> _Problem statement_:
All lines from the opening of the entries below through the line containing "The width and height of the screenshot is (343, 2576)." must be output exactly as they appear, with no other lines.

> _Collected data entries_:
- Opening Delimiter -

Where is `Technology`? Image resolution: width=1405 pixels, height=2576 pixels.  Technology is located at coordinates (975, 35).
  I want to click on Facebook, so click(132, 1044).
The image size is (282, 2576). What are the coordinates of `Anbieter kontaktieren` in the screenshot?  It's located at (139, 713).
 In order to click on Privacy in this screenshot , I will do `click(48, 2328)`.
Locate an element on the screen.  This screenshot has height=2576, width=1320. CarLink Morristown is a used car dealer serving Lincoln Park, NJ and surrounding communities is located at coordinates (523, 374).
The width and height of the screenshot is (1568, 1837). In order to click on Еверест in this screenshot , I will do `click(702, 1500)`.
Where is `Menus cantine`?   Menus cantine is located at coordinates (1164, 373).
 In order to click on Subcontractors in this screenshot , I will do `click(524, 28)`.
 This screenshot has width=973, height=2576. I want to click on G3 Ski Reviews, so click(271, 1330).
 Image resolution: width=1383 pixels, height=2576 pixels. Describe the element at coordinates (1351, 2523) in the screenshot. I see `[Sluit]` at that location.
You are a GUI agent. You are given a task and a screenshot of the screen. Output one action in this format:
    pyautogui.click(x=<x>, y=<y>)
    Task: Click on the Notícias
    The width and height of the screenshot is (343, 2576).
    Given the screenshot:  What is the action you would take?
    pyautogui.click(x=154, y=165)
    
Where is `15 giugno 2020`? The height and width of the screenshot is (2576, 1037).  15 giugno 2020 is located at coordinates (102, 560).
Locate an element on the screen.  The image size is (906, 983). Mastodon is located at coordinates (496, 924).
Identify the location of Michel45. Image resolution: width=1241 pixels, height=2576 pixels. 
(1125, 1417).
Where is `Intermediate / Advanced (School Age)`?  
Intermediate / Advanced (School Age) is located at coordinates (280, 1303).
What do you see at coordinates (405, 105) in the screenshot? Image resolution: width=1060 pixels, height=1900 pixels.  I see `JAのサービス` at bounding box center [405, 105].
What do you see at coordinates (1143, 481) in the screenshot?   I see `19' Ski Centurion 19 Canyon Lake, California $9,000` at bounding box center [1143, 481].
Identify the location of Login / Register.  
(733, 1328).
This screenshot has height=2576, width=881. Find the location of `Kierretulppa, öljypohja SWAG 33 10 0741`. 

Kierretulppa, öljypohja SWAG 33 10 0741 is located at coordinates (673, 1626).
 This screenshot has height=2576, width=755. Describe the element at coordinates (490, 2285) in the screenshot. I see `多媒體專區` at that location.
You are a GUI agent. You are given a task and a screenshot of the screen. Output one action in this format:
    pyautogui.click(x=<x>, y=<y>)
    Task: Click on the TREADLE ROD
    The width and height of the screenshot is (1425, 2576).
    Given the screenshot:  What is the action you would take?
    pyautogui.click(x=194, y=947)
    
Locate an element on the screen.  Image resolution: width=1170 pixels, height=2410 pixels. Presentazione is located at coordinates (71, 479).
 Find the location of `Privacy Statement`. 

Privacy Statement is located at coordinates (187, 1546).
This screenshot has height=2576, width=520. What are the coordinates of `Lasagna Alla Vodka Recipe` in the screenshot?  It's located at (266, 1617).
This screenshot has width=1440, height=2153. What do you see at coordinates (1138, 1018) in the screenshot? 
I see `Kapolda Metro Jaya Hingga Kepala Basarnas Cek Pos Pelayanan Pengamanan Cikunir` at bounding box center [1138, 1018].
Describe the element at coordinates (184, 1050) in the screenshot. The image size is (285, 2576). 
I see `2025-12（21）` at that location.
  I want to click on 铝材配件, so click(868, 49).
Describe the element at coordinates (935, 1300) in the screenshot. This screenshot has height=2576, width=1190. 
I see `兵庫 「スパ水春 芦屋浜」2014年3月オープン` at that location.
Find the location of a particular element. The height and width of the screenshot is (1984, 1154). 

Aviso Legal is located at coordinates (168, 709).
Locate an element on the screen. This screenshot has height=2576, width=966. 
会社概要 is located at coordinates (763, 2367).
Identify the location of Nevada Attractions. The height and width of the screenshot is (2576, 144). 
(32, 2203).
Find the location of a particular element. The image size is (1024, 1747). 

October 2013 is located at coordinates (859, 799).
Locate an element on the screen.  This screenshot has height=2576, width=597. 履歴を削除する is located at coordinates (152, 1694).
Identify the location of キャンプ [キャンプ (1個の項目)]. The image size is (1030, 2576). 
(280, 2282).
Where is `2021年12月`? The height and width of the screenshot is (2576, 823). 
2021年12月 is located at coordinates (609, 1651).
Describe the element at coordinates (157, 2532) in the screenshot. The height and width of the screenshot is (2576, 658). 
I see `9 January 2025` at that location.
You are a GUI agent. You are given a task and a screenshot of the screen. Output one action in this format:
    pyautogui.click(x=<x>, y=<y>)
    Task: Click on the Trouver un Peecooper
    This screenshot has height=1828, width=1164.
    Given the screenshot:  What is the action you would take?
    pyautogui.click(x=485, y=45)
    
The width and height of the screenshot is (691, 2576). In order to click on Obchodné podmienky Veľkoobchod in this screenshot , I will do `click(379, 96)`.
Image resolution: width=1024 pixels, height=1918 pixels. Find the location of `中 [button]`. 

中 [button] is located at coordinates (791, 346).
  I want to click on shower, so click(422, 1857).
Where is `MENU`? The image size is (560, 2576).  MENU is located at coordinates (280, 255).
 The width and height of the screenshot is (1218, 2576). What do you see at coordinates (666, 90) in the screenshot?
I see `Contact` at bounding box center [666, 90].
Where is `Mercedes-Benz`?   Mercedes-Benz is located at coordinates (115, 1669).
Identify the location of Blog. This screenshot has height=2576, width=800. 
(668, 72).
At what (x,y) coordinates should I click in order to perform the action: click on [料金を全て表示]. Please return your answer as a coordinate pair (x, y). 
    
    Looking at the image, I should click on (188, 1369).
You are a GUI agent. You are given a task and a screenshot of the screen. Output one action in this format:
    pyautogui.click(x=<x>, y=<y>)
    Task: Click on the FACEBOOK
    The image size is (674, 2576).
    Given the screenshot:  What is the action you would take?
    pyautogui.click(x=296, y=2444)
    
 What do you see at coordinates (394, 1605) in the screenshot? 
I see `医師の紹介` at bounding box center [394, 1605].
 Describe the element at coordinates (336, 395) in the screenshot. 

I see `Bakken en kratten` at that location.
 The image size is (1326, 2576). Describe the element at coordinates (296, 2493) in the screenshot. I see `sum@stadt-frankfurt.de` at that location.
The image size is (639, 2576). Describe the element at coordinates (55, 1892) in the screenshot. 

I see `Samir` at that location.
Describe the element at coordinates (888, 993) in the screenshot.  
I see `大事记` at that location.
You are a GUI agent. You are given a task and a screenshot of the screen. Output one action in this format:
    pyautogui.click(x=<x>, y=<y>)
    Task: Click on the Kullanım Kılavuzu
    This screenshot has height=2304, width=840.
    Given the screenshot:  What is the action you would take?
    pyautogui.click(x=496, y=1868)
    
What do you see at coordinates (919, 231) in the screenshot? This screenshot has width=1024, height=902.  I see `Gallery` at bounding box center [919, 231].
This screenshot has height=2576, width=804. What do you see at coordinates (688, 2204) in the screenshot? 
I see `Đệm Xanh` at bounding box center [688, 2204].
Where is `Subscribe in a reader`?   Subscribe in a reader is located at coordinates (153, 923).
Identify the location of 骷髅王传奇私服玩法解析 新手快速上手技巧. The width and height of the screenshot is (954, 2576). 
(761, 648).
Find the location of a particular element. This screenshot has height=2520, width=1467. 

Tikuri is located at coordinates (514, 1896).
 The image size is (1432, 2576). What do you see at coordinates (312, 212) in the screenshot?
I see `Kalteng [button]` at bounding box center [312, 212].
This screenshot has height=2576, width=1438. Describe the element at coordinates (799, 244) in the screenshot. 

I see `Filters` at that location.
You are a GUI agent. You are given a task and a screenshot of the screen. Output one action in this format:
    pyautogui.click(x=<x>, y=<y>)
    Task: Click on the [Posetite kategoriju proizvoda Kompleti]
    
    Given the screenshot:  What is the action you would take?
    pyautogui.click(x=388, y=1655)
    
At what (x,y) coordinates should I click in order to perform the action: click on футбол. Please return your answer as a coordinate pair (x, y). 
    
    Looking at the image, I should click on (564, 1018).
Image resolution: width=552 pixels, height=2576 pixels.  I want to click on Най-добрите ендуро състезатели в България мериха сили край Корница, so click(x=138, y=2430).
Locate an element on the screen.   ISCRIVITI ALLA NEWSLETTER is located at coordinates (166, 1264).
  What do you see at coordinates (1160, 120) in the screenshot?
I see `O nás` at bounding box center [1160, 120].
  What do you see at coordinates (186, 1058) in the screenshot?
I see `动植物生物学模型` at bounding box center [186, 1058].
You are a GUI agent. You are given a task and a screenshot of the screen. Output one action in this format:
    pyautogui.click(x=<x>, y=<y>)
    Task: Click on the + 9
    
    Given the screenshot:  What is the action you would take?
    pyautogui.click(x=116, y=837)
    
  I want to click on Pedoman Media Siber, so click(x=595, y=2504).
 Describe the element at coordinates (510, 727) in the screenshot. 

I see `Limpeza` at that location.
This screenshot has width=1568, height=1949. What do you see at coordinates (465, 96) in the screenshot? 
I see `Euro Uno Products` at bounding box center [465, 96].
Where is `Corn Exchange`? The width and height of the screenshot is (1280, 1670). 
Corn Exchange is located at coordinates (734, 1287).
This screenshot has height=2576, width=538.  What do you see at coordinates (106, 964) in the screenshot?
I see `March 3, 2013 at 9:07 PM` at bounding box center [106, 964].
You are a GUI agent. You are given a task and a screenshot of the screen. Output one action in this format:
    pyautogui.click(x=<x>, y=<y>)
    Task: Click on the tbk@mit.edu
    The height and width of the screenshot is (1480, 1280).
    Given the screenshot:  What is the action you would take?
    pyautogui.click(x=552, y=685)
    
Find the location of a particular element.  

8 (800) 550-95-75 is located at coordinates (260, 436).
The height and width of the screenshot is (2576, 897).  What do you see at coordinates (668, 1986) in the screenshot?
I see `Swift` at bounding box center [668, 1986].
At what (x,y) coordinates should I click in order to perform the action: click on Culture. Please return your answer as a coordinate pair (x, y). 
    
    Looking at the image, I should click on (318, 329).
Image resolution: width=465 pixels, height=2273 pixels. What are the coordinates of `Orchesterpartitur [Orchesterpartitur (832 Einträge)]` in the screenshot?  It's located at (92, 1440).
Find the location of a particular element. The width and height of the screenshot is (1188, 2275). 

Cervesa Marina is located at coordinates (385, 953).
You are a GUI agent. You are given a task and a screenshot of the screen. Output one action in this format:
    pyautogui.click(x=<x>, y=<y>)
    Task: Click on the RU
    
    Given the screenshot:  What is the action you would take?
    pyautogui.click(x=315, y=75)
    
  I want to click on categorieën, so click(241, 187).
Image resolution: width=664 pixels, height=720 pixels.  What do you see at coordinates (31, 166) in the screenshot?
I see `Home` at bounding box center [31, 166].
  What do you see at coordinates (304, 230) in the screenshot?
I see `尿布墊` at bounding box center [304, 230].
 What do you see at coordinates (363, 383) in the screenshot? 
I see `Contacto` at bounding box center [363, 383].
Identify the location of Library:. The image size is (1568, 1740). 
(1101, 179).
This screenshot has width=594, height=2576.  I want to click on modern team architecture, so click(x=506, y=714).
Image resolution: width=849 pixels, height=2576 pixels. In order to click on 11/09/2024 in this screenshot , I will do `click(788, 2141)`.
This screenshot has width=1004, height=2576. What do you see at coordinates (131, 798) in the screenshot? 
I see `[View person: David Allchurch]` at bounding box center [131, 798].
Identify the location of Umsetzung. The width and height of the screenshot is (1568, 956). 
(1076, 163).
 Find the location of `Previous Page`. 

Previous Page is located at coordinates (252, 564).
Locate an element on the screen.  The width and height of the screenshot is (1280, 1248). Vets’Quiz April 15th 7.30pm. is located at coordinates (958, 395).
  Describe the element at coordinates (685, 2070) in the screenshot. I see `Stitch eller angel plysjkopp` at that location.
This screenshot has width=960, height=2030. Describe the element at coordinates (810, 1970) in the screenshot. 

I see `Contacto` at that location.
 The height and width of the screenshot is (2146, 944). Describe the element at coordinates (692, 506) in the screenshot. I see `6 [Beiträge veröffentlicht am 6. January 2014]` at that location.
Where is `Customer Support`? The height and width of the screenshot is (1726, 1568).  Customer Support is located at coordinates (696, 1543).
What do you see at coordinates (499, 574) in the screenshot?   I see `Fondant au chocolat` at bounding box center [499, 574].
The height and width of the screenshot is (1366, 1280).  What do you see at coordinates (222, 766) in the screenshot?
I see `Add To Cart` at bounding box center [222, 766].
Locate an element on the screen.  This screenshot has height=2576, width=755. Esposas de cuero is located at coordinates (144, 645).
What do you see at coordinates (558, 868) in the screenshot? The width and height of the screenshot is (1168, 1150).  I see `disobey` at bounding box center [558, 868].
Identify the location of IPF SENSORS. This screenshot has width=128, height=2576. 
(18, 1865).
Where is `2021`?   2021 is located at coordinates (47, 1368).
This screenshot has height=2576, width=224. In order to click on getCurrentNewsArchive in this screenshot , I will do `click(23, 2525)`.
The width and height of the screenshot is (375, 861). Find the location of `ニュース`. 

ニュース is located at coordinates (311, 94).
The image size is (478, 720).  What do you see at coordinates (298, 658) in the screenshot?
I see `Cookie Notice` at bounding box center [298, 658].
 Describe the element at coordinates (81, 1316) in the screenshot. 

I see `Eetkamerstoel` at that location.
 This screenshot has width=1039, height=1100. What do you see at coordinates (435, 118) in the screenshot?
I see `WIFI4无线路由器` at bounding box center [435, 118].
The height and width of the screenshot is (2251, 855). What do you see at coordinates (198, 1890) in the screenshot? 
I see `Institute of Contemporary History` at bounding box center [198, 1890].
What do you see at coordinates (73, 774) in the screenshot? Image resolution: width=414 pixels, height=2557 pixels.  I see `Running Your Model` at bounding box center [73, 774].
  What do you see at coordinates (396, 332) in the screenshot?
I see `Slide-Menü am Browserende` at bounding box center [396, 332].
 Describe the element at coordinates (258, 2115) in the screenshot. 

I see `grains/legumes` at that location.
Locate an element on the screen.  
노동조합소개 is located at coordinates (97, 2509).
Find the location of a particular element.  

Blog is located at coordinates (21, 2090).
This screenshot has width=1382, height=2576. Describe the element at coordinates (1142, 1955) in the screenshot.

- Closing Delimiter -

> _Answer for the task_:
Where is `Technology`? Image resolution: width=1405 pixels, height=2576 pixels.  Technology is located at coordinates (975, 35).
  I want to click on Facebook, so click(132, 1044).
The image size is (282, 2576). What are the coordinates of `Anbieter kontaktieren` in the screenshot?  It's located at (139, 713).
 In order to click on Privacy in this screenshot , I will do `click(48, 2328)`.
Locate an element on the screen.  This screenshot has height=2576, width=1320. CarLink Morristown is a used car dealer serving Lincoln Park, NJ and surrounding communities is located at coordinates (523, 374).
The width and height of the screenshot is (1568, 1837). In order to click on Еверест in this screenshot , I will do `click(702, 1500)`.
Where is `Menus cantine`?   Menus cantine is located at coordinates (1164, 373).
 In order to click on Subcontractors in this screenshot , I will do `click(524, 28)`.
 This screenshot has width=973, height=2576. I want to click on G3 Ski Reviews, so click(271, 1330).
 Image resolution: width=1383 pixels, height=2576 pixels. Describe the element at coordinates (1351, 2523) in the screenshot. I see `[Sluit]` at that location.
You are a GUI agent. You are given a task and a screenshot of the screen. Output one action in this format:
    pyautogui.click(x=<x>, y=<y>)
    Task: Click on the Notícias
    The width and height of the screenshot is (343, 2576).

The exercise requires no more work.